Scientists have discovered a vast plume of iron and other micronutrients more than 1,000 km long billowing from hydrothermal vents in the South Atlantic Ocean. The finding, soon to be published in the journal Nature Geoscience, calls past estimates of iron abundances into question, and may challenge researchers’ assumptions about iron sources in the world’s seas.
“This study and other studies like it are going to force the scientific community to reevaluate how much iron is really being contributed by hydrothermal vents and to increase those estimates, and that has implications for not only iron geochemistry but a number of other disciplines as well,” says Mak Saito, a WHOI associate scientist and lead author of the study.
Saito and his team of collaborators—which includes WHOI researchers and a colleague affiliated with the University of Liverpool (U.K.)—didn’t set out to find iron plumes in the South Atlantic. They set sail aboard the R/V Knorr in 2007 as part of the Cobalt, Iron and Micro-organisms from the Upwelling zone to the Gyre (or CoFeMUG, pronounced “coffee mug”) expedition, which intended to map chemical composition and microbial life along the ship’s route between Brazil and Namibia. As the scientists traveled the route, they sampled the seawater at frequent intervals and multiple depths along the way, and then stored the samples for in-depth analysis back on land.
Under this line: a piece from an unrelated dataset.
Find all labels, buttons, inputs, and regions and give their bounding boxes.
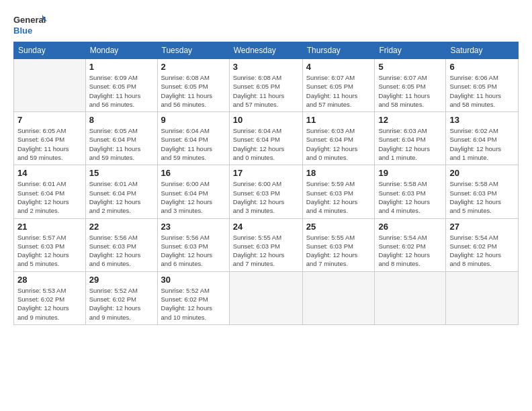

Their route passed over the Mid-Atlantic Ridge, a band of mountains and valleys running along the Atlantic Ocean floor from the Arctic to the Antarctic where several of the Earth’s major tectonic plates are slowly spreading apart. Hydrothermal vents, or fissures in the Earth’s crust, are found along the ridge, but they haven’t been extensively studied because slow-spreading ridges are thought to be less active than fast-spreading ones. Past studies using helium, which is released from the Earth’s mantle through hydrothermal vents and is routinely used as an indicator of vent activity, have found little coming from mid-Atlantic vents, and researchers have assumed that means the vents spew little iron as well.
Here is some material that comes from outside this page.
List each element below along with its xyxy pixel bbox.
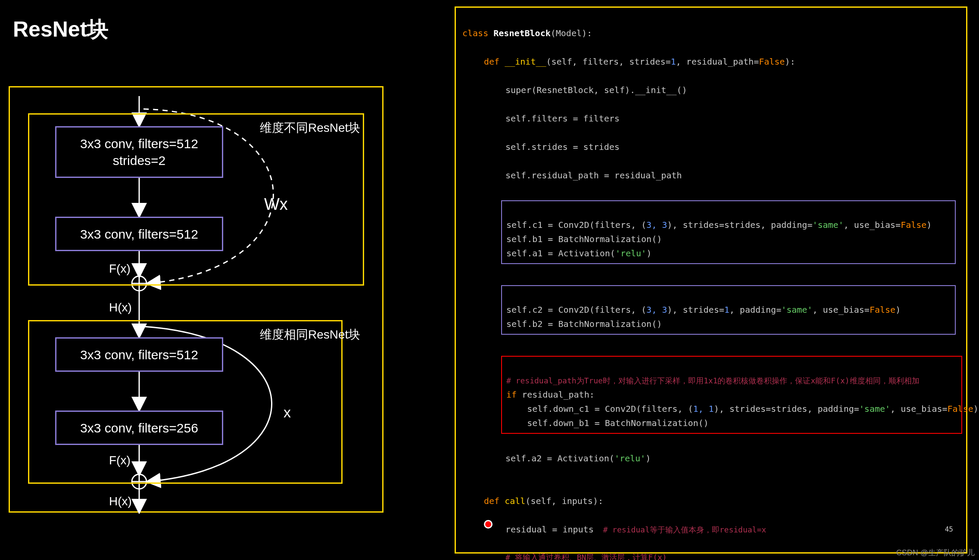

So Saito and his colleagues were surprised by what their samples revealed when later studied in the lab. Once filtered and analyzed, some of the seawater showed unexpectedly high levels of iron and manganese. When Abigail Noble, then a WHOI graduate student, and Saito plotted the sites where the iron-rich samples were taken, they realized the samples formed a distinct plume—a cloud of nutrients ranging in depth from 1,500 to 3,500 meters that spanned more than 1,000 km of the South Atlantic Ocean.
“We had never seen anything like it,” Saito says. “We were sort of shocked—there’s this huge bull’s-eye right in the middle of the South Atlantic Ocean. We didn’t quite know what to do with it, because it went contrary to a lot of our expectations.”
The plume’s ratio of iron to helium was 80-fold higher than ratios reported for faster-spreading ridges in the southeastern Pacific Ocean.
The serendipitous discovery casts doubt on the assumption that slow-spreading ridges are iron-poor, and it raises questions about the use of helium as an indicator for iron flux in hydrothermal vents, Saito says.
“We’ve assumed that low helium means low iron, and our study finds that that’s not true,” Saito says. “There’s actually quite a lot of iron coming out of these slow-spreading regions in the Atlantic, where people thought there would be little to none.”
And that has profound implications, because iron is a critical element for ocean life. Iron is known to spur the growth of phytoplankton in many marine habitats, especially those important in the ocean’s carbon cycle, which, in turn, impacts atmospheric carbon dioxide levels and Earth’s climate. Because more than half the world’s seafloor ridges are slow-spreading, the team’s discovery suggests there may be far more iron from these locations than previously estimated.
“We need to understand where iron is in the ocean and where it’s coming from to understand the role of iron in the marine carbon cycle with any confidence,” Saito says.
Saito and his colleagues hope future studies will reveal the exact shape and extent of the plume, and just how much of its iron and other micronutrients persist and rise to the surface. Answering these lingering questions will help researchers truly understand how hydrothermal vents affect the ocean as a whole, Saito says.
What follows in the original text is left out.